This week, finally, I made it back to the range. I was able to work a cold AMRAP, a couple bill drills, and some live fire reloads. The rest of the time was spent at 25 yards making a slight tweak to the sights. I ran the a 2 second AMRAP from 5 yards on a folded 8.5″x11″ sheet of paper just like in my 100 round practice session, and was able to get 2 hits under the PAR. My third round was at 2.22 seconds, so I am close. My draw was slower than I would have liked at nearly 1.70 seconds, so I will probably start working the draw some more and try to shave it down to a consistent 1.50. I honestly have not been working the draw much in dry fire and focusing almost exclusively on reloads and it hurt me here.
The splits on the AMRAP, and the splits on the bill drill on the same target at the same distance hovered in the mid 0.20 second range. While not a huge priority, I would like to see those splits drop to right at 0.20 seconds. Physicaly I am in control of the gun, but cannot move the trigger any faster at the moment. Hopefully with time that comes around naturally.
The reload work was a bit disappointing. Even though I have been very deliberate about keeping my eye’s up during dry fire, I was looking down at the revolver during the reloads. This is consistent with what I would normally tell people happens during a reload, humans being task oriented, but I was hoping I could break it with good dry fire practice.
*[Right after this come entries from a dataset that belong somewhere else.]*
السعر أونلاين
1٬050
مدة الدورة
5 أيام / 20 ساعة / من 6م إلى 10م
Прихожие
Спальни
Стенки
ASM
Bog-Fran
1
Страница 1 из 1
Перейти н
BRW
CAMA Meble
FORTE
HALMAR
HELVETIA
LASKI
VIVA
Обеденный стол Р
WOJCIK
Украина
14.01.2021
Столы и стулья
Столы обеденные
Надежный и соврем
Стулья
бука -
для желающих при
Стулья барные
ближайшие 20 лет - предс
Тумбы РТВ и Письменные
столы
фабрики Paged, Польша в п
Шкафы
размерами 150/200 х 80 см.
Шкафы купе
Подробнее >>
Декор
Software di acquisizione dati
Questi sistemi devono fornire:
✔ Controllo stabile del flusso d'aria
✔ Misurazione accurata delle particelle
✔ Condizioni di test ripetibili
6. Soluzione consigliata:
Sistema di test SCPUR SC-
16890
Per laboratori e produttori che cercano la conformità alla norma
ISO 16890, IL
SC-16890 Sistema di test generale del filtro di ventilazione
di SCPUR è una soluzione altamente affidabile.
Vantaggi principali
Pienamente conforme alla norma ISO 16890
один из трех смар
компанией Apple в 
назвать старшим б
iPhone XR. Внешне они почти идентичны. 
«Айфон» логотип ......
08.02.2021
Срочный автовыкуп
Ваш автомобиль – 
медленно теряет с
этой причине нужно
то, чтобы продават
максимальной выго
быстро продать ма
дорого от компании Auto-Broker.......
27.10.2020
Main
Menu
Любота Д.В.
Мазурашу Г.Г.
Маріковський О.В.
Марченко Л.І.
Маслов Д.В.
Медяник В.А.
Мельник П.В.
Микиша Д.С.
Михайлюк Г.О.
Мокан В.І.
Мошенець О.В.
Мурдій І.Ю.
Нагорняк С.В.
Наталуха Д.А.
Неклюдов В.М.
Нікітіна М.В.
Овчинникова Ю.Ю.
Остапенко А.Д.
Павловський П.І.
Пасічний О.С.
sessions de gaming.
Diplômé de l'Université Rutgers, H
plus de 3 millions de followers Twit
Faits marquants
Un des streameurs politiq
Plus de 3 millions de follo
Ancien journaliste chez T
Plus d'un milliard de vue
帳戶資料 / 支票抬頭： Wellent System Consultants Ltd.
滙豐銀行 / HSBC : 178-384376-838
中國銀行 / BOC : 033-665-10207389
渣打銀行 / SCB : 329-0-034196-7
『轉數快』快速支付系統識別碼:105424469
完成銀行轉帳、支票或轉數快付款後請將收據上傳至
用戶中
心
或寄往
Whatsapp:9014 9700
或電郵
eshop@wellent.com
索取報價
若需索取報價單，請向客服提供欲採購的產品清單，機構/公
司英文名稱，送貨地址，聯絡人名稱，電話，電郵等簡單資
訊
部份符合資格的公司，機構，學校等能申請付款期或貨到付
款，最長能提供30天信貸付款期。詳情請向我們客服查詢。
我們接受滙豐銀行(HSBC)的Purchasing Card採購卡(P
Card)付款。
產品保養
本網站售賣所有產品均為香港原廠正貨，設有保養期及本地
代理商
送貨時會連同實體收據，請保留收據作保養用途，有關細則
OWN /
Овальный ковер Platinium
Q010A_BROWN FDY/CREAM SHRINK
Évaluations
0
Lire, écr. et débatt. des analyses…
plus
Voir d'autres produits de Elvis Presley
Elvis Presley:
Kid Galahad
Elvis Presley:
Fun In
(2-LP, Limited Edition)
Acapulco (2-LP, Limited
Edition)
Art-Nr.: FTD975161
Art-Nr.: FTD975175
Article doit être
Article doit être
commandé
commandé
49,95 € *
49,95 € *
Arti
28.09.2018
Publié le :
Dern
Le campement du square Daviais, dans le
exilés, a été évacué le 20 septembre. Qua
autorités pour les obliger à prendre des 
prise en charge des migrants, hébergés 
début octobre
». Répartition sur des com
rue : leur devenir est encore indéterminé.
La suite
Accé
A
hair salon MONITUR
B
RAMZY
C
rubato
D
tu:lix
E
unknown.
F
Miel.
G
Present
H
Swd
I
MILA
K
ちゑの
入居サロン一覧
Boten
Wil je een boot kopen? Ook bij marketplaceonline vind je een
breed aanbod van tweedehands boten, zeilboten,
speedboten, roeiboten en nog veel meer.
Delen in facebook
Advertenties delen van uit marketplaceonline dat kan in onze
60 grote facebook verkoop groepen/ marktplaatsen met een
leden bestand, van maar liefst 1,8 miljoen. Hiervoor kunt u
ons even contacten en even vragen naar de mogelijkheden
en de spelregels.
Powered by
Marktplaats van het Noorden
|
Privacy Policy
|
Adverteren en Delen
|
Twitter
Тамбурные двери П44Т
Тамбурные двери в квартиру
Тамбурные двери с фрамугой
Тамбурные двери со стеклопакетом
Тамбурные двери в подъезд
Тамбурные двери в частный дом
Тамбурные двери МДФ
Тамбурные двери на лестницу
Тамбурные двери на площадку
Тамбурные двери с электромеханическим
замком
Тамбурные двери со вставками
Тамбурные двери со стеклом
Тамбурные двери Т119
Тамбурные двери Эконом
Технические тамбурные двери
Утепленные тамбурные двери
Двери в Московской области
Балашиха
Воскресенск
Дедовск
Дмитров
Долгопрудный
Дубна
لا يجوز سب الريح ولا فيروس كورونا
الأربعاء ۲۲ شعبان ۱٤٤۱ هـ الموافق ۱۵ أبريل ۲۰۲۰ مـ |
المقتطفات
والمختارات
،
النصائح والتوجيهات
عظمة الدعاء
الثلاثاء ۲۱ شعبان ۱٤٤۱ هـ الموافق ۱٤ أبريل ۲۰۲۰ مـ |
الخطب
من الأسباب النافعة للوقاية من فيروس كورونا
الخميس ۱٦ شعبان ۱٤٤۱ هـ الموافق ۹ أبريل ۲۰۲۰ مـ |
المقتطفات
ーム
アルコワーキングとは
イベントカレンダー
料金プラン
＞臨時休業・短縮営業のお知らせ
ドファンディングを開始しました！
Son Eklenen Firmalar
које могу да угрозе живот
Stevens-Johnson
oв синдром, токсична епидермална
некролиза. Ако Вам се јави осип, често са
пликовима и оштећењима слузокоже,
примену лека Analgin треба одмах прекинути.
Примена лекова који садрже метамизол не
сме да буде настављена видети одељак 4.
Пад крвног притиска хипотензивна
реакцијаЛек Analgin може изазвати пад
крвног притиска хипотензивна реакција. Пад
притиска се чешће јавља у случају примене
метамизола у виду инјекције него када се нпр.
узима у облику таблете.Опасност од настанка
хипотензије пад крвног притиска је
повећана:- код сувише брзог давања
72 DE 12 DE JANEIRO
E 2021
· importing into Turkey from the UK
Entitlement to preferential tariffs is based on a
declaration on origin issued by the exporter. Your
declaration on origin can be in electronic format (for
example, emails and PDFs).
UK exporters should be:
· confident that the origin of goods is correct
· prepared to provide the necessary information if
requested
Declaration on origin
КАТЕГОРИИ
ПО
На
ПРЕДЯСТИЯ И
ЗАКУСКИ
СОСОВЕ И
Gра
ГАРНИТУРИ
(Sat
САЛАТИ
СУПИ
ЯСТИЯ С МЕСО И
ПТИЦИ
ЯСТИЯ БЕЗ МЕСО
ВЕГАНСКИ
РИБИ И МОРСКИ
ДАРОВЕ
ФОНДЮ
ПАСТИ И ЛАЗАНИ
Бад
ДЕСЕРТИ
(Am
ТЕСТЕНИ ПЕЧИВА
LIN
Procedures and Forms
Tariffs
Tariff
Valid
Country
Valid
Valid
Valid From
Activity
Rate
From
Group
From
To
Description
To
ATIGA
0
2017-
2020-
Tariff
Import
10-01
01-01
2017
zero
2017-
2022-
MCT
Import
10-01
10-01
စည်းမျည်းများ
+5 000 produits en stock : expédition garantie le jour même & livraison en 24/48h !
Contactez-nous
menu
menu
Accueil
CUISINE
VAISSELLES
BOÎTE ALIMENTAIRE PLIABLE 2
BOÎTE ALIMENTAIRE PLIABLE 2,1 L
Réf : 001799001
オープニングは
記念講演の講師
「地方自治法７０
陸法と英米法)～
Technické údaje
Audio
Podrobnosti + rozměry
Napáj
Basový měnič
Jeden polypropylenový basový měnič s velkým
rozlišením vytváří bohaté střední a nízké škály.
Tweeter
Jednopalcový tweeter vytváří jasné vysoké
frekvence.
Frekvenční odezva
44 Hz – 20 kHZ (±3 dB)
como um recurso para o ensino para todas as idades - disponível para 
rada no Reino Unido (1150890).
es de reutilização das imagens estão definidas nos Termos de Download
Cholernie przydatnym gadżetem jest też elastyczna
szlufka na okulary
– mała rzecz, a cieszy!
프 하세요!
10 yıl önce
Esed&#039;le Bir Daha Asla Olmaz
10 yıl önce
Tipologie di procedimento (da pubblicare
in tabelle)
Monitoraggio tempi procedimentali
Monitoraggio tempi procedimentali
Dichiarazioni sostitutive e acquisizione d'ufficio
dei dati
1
There are two basic schools of thought on reloads, one says lower the revolver to accept the new ammunition because this assist the new ammunition actually properly seating in the individual chambers. The other school of thought says to maintain the revolver in the field of view so that downrange awareness can be maintained. Claude Werner teaches to lower the revolver, Clint Smith teaches to keep it up, both respected guys in their own right. I am undecided as to which technique I think makes more sense. If you want to weigh in, feel free to in the comments.